=== Section Start ===

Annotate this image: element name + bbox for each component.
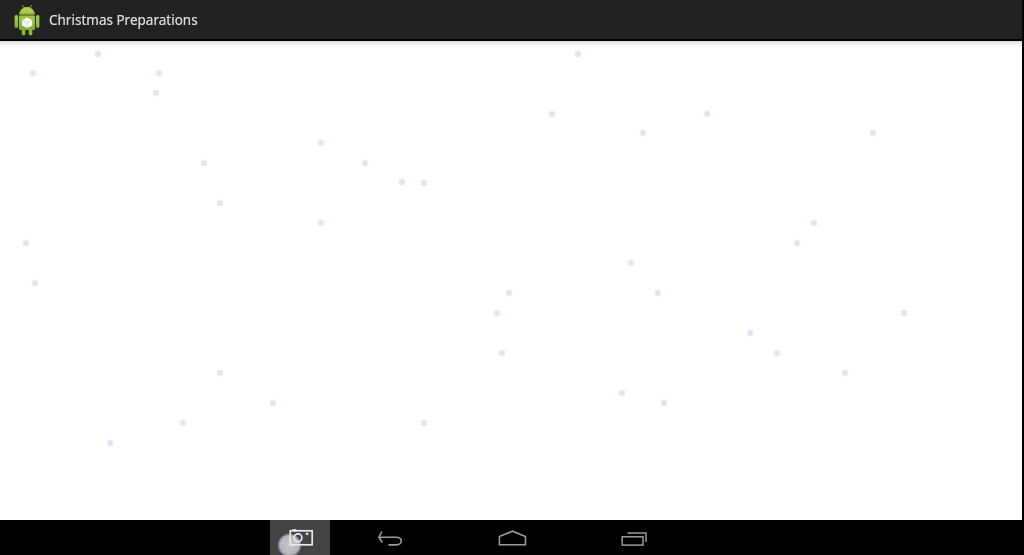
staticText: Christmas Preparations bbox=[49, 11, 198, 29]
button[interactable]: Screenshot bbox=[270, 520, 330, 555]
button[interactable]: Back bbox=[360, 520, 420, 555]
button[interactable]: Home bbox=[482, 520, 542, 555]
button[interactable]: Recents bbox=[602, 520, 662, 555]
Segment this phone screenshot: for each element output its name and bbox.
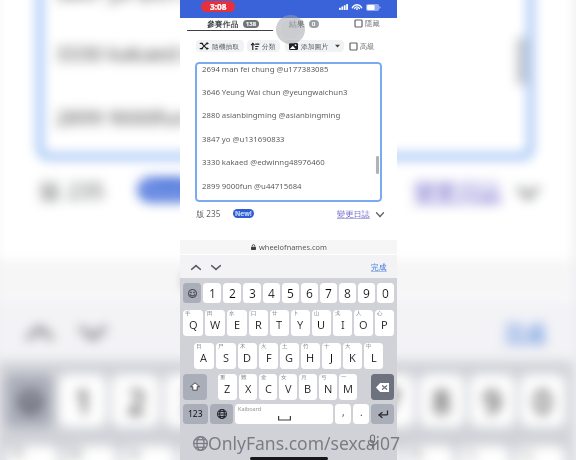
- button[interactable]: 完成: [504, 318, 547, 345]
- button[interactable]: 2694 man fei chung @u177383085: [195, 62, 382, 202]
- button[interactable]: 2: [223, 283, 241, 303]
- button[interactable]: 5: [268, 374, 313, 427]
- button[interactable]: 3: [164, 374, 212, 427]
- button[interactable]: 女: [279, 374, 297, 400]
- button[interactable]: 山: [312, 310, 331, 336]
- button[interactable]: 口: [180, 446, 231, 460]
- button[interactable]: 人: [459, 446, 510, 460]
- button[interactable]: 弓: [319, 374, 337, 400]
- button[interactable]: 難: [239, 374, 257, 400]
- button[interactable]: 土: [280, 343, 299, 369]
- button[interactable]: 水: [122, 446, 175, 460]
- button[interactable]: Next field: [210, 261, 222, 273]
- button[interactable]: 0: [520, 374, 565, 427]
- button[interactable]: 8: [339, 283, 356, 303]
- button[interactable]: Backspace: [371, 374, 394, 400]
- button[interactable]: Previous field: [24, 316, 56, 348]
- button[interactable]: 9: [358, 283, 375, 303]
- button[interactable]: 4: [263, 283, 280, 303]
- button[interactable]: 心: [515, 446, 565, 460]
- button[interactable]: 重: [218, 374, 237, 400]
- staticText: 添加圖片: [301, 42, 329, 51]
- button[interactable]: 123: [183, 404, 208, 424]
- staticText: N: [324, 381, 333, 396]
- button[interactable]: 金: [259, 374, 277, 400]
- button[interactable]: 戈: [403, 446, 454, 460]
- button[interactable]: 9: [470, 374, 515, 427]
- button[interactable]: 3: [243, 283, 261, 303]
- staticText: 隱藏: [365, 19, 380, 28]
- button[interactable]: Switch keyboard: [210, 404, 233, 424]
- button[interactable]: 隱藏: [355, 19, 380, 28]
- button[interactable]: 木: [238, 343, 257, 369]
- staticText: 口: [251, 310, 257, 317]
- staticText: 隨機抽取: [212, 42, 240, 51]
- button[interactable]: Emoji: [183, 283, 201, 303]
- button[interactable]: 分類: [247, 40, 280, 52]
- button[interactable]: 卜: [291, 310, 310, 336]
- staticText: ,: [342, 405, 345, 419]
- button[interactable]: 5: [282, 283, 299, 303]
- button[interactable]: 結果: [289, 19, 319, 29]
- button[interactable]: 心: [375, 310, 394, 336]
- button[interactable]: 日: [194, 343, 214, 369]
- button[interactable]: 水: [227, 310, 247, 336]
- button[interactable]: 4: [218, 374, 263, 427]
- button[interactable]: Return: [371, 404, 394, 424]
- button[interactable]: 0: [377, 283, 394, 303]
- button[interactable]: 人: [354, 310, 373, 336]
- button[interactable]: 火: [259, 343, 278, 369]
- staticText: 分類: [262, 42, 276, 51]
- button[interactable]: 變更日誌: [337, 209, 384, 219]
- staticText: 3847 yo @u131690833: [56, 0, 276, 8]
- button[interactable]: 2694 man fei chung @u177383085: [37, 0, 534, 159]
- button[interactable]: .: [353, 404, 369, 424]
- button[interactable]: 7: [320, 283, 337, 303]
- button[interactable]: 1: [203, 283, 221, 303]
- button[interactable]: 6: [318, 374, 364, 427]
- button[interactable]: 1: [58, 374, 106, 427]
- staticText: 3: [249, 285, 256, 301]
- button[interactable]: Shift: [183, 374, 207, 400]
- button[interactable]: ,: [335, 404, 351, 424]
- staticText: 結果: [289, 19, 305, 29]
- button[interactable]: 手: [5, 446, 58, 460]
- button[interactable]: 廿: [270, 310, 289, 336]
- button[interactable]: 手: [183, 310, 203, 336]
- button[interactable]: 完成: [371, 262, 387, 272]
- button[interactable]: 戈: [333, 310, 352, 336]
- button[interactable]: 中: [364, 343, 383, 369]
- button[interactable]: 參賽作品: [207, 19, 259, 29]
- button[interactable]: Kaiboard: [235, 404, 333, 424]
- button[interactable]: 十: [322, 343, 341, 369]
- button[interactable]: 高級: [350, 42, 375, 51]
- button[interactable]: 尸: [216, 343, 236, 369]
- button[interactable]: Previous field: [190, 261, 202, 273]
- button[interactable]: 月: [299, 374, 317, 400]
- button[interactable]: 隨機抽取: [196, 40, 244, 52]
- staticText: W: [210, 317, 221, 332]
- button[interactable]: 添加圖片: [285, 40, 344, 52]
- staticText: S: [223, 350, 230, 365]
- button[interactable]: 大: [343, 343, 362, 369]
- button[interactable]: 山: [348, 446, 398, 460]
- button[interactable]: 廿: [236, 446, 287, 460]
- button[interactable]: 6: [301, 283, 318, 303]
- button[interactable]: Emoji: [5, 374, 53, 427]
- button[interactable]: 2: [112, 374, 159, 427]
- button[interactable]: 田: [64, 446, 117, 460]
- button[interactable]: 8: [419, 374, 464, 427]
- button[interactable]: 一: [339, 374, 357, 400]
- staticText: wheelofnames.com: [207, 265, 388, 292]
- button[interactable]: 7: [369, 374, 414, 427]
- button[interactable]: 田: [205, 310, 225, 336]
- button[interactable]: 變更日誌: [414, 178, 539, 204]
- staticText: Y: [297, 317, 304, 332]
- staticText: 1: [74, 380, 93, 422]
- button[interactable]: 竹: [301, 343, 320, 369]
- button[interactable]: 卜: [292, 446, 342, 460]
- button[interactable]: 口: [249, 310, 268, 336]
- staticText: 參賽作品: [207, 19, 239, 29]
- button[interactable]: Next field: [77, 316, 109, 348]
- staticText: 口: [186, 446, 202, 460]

=== Section End ===
=== Section Start ===

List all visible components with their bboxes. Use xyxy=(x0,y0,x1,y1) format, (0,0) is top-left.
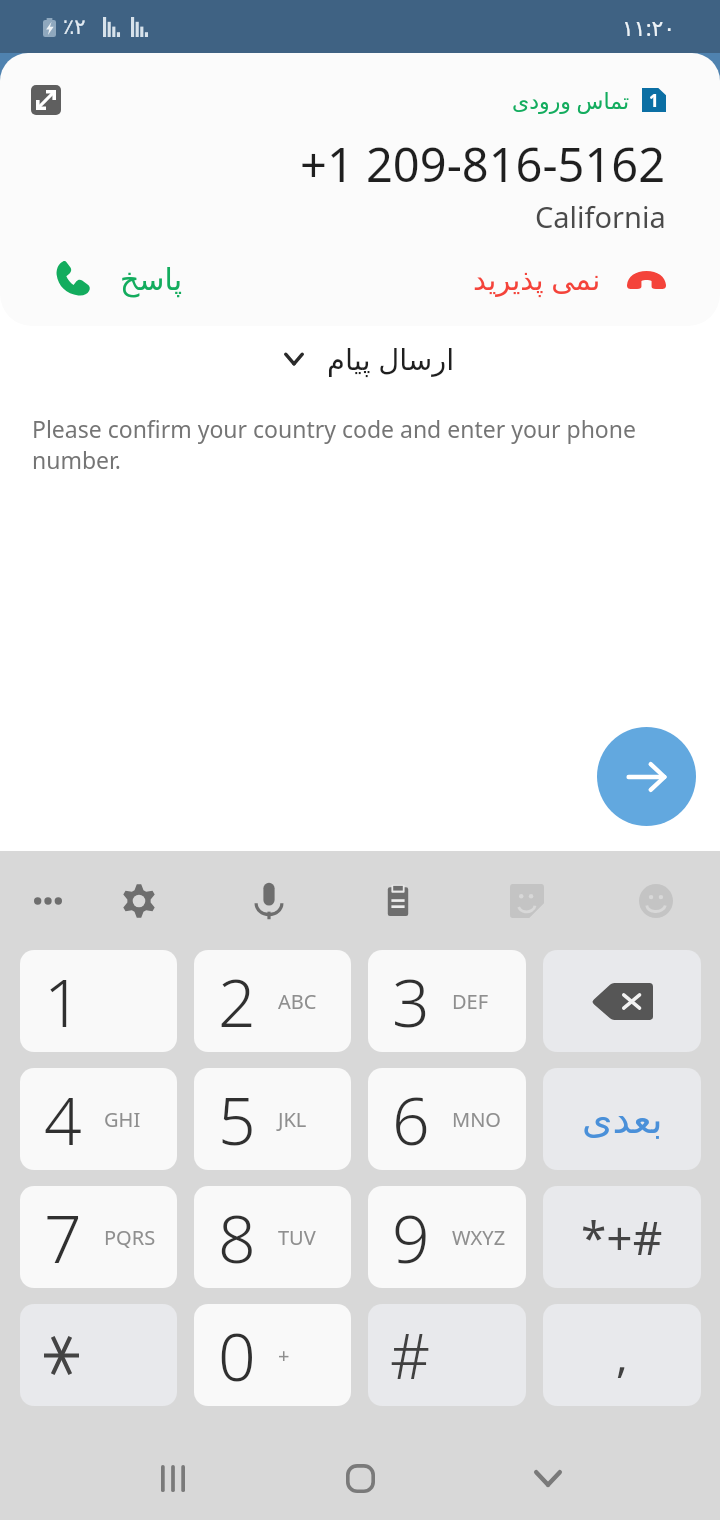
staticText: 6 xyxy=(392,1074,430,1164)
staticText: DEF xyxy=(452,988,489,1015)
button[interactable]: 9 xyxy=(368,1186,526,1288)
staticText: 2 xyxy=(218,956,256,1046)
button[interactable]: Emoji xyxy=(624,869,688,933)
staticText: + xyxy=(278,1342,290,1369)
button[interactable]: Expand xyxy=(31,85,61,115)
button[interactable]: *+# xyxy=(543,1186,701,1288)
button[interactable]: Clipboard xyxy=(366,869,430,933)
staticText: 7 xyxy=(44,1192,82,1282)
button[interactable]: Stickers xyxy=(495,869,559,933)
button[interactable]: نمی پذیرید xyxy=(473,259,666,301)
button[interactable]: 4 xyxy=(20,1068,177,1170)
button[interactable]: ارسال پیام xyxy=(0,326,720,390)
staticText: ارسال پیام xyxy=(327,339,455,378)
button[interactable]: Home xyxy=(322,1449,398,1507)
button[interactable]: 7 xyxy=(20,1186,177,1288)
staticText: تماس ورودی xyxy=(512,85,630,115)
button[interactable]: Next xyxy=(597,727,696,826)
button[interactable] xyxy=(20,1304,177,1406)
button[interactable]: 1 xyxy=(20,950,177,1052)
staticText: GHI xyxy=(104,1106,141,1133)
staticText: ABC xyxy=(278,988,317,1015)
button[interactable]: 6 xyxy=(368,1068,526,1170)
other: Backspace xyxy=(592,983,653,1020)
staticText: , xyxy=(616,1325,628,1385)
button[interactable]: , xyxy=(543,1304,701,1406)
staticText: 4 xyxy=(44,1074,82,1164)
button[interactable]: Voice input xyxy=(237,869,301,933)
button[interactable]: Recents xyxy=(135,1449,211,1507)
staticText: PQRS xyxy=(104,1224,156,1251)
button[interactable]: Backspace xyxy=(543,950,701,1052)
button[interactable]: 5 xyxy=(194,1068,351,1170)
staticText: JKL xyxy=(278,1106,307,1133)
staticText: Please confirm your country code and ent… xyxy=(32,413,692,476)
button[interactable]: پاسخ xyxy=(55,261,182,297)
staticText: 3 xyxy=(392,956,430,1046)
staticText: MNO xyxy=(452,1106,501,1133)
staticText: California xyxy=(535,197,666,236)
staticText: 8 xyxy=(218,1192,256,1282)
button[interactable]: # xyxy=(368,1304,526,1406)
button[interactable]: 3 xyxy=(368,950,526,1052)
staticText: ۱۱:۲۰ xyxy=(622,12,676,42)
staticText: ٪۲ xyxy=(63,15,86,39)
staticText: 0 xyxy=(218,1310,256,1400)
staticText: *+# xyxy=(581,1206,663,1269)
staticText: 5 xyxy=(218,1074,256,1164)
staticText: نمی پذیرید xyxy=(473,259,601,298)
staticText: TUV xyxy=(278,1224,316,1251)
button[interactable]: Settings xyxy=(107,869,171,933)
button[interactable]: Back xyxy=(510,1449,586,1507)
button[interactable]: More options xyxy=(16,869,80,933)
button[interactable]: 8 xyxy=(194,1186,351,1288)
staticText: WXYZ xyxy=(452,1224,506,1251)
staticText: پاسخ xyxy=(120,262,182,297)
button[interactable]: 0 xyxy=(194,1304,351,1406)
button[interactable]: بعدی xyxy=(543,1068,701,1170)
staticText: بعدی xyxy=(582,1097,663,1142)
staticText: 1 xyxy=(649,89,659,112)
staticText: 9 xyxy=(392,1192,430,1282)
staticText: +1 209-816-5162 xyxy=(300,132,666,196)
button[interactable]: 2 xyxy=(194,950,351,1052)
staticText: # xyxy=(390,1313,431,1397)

=== Section End ===

**Problem description:** Look through the entries and copy every line in which the string "ارسال" appears.

**Solution to this exercise:**
button[interactable]: ارسال پیام xyxy=(0,326,720,390)
staticText: ارسال پیام xyxy=(327,339,455,378)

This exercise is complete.